(Stored items from a collection)
──────────

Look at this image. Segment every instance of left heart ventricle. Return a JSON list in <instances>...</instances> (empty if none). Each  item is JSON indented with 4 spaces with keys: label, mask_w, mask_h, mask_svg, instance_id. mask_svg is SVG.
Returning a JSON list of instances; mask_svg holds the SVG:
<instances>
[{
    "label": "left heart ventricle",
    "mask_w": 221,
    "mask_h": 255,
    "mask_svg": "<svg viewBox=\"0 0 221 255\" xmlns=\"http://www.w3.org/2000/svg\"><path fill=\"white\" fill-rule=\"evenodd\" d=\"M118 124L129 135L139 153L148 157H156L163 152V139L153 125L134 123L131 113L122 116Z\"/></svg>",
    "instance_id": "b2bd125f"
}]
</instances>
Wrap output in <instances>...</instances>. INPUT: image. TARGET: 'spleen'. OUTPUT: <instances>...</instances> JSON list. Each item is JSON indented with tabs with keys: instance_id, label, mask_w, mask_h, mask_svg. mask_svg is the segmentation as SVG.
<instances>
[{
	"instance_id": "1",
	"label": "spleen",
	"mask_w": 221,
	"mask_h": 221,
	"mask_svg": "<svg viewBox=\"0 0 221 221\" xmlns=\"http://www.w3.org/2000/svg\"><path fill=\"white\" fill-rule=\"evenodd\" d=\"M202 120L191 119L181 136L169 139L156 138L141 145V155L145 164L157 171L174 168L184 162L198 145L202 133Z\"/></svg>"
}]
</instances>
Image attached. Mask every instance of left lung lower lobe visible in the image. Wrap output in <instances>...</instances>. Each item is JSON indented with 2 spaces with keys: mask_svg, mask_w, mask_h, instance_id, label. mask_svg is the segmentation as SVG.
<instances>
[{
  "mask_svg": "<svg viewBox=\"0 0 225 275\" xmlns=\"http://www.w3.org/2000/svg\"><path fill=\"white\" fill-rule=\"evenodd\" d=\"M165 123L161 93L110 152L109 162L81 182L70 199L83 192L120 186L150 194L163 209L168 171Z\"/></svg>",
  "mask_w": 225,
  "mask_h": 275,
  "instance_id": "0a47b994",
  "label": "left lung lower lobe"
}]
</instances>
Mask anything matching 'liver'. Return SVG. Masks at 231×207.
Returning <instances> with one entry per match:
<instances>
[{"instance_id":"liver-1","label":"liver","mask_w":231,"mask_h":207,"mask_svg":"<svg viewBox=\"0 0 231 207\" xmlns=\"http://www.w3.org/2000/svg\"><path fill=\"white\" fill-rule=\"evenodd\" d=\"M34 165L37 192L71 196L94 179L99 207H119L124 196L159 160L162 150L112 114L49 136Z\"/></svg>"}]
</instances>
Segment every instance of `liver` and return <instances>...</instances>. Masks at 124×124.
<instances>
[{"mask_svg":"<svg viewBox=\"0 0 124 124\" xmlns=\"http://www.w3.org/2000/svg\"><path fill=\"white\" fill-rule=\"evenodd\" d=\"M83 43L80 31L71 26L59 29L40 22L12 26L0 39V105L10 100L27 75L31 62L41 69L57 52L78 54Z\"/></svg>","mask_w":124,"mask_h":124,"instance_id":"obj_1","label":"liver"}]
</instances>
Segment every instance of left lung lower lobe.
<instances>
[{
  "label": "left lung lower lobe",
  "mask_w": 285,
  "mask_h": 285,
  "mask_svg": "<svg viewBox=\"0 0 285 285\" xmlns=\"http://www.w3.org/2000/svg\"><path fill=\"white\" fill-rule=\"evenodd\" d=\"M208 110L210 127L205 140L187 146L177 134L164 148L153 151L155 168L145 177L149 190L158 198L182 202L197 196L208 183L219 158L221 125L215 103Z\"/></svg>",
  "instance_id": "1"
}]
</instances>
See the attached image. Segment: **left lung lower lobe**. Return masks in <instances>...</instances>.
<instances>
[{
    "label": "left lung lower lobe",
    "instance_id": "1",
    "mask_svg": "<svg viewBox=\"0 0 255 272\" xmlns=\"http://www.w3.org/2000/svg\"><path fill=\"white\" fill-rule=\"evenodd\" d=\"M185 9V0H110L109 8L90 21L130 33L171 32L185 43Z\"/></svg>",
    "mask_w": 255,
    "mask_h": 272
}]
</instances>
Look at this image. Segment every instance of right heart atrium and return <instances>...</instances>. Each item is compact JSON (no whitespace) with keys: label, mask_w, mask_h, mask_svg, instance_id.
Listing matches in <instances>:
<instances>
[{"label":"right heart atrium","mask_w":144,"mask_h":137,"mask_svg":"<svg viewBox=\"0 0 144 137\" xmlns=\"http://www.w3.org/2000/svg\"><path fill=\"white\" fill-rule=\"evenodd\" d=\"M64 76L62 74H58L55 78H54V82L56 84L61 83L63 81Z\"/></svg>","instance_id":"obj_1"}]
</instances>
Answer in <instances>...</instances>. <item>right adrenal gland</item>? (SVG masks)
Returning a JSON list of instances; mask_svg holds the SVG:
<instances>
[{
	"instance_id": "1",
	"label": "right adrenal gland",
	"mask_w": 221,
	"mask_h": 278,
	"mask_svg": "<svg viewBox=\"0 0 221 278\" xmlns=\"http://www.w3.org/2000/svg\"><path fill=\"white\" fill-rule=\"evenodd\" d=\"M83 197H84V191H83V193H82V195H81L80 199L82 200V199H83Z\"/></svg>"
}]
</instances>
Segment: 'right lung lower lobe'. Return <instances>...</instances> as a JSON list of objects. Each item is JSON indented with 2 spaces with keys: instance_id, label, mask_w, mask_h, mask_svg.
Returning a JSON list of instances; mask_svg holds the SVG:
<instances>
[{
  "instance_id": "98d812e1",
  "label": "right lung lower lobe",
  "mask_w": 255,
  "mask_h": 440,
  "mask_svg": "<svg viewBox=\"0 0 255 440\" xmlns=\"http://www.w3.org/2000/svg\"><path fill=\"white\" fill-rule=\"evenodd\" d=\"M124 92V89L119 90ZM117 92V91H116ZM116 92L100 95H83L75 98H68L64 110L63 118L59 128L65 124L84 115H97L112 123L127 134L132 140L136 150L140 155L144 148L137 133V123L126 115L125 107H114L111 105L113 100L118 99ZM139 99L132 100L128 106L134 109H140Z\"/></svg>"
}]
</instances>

──────────

**Your task:**
Each line above needs to be returned exactly as it is.

**Written response:**
Look at this image. Segment every instance of left heart ventricle. Return a JSON list in <instances>...</instances> (empty if none). Each  item is JSON indented with 4 spaces with keys: label, mask_w, mask_h, mask_svg, instance_id. mask_svg is SVG.
Returning a JSON list of instances; mask_svg holds the SVG:
<instances>
[{
    "label": "left heart ventricle",
    "mask_w": 221,
    "mask_h": 255,
    "mask_svg": "<svg viewBox=\"0 0 221 255\" xmlns=\"http://www.w3.org/2000/svg\"><path fill=\"white\" fill-rule=\"evenodd\" d=\"M118 124L129 135L139 153L148 157H156L163 152V139L153 125L134 123L131 113L122 116Z\"/></svg>",
    "instance_id": "b2bd125f"
}]
</instances>
Wrap output in <instances>...</instances>. INPUT: image. TARGET: 'spleen'. OUTPUT: <instances>...</instances> JSON list. Each item is JSON indented with tabs with keys: instance_id, label, mask_w, mask_h, mask_svg. mask_svg is the segmentation as SVG.
<instances>
[{
	"instance_id": "1",
	"label": "spleen",
	"mask_w": 221,
	"mask_h": 221,
	"mask_svg": "<svg viewBox=\"0 0 221 221\" xmlns=\"http://www.w3.org/2000/svg\"><path fill=\"white\" fill-rule=\"evenodd\" d=\"M202 120L191 119L181 136L169 139L156 138L141 145V155L145 164L157 171L174 168L184 162L198 145L202 133Z\"/></svg>"
}]
</instances>
Image attached. Mask every instance of left lung lower lobe visible in the image. Wrap output in <instances>...</instances>. Each item is JSON indented with 2 spaces with keys: mask_svg, mask_w, mask_h, instance_id, label. mask_svg is the segmentation as SVG.
<instances>
[{
  "mask_svg": "<svg viewBox=\"0 0 225 275\" xmlns=\"http://www.w3.org/2000/svg\"><path fill=\"white\" fill-rule=\"evenodd\" d=\"M165 123L161 93L110 152L109 162L81 182L70 199L83 192L120 186L150 194L163 209L168 171Z\"/></svg>",
  "mask_w": 225,
  "mask_h": 275,
  "instance_id": "0a47b994",
  "label": "left lung lower lobe"
}]
</instances>
Mask anything matching 'liver'. Return SVG. Masks at 231×207.
Returning <instances> with one entry per match:
<instances>
[{"instance_id":"liver-1","label":"liver","mask_w":231,"mask_h":207,"mask_svg":"<svg viewBox=\"0 0 231 207\" xmlns=\"http://www.w3.org/2000/svg\"><path fill=\"white\" fill-rule=\"evenodd\" d=\"M34 165L37 192L71 196L94 179L99 207H119L124 196L159 160L162 150L112 114L49 136Z\"/></svg>"}]
</instances>
Segment every instance of `liver` and return <instances>...</instances>. Masks at 124×124.
<instances>
[{"mask_svg":"<svg viewBox=\"0 0 124 124\" xmlns=\"http://www.w3.org/2000/svg\"><path fill=\"white\" fill-rule=\"evenodd\" d=\"M83 43L80 31L71 26L59 29L40 22L12 26L0 39V105L10 100L27 75L31 62L41 69L57 52L78 54Z\"/></svg>","mask_w":124,"mask_h":124,"instance_id":"obj_1","label":"liver"}]
</instances>
Segment every instance of left lung lower lobe.
<instances>
[{
  "label": "left lung lower lobe",
  "mask_w": 285,
  "mask_h": 285,
  "mask_svg": "<svg viewBox=\"0 0 285 285\" xmlns=\"http://www.w3.org/2000/svg\"><path fill=\"white\" fill-rule=\"evenodd\" d=\"M208 110L210 127L205 140L187 146L177 134L164 148L153 151L155 168L145 177L149 190L158 198L182 202L197 196L208 183L219 158L221 125L215 103Z\"/></svg>",
  "instance_id": "1"
}]
</instances>
See the attached image. Segment: **left lung lower lobe**. Return masks in <instances>...</instances>.
<instances>
[{
    "label": "left lung lower lobe",
    "instance_id": "1",
    "mask_svg": "<svg viewBox=\"0 0 255 272\" xmlns=\"http://www.w3.org/2000/svg\"><path fill=\"white\" fill-rule=\"evenodd\" d=\"M185 9V0H110L109 8L90 21L130 33L171 32L185 43Z\"/></svg>",
    "mask_w": 255,
    "mask_h": 272
}]
</instances>
Look at this image. Segment every instance of right heart atrium and return <instances>...</instances>. Each item is compact JSON (no whitespace) with keys: label, mask_w, mask_h, mask_svg, instance_id.
Listing matches in <instances>:
<instances>
[{"label":"right heart atrium","mask_w":144,"mask_h":137,"mask_svg":"<svg viewBox=\"0 0 144 137\" xmlns=\"http://www.w3.org/2000/svg\"><path fill=\"white\" fill-rule=\"evenodd\" d=\"M64 76L62 74H58L55 78H54V82L56 84L61 83L63 81Z\"/></svg>","instance_id":"obj_1"}]
</instances>
Answer in <instances>...</instances>. <item>right adrenal gland</item>? (SVG masks)
Returning a JSON list of instances; mask_svg holds the SVG:
<instances>
[{
	"instance_id": "1",
	"label": "right adrenal gland",
	"mask_w": 221,
	"mask_h": 278,
	"mask_svg": "<svg viewBox=\"0 0 221 278\" xmlns=\"http://www.w3.org/2000/svg\"><path fill=\"white\" fill-rule=\"evenodd\" d=\"M83 197H84V191H83V193H82V195H81L80 199L82 200V199H83Z\"/></svg>"
}]
</instances>
Segment: 'right lung lower lobe'. Return <instances>...</instances> as a JSON list of objects. Each item is JSON indented with 2 spaces with keys: instance_id, label, mask_w, mask_h, mask_svg.
Returning a JSON list of instances; mask_svg holds the SVG:
<instances>
[{
  "instance_id": "98d812e1",
  "label": "right lung lower lobe",
  "mask_w": 255,
  "mask_h": 440,
  "mask_svg": "<svg viewBox=\"0 0 255 440\" xmlns=\"http://www.w3.org/2000/svg\"><path fill=\"white\" fill-rule=\"evenodd\" d=\"M124 92V89L119 90ZM117 92V91H116ZM116 92L100 95H83L75 98H68L64 110L63 118L59 128L65 124L84 115H97L112 123L127 134L132 140L136 150L140 155L144 148L137 133V123L126 115L125 107H114L111 105L113 100L118 99ZM139 99L132 100L128 106L134 109H140Z\"/></svg>"
}]
</instances>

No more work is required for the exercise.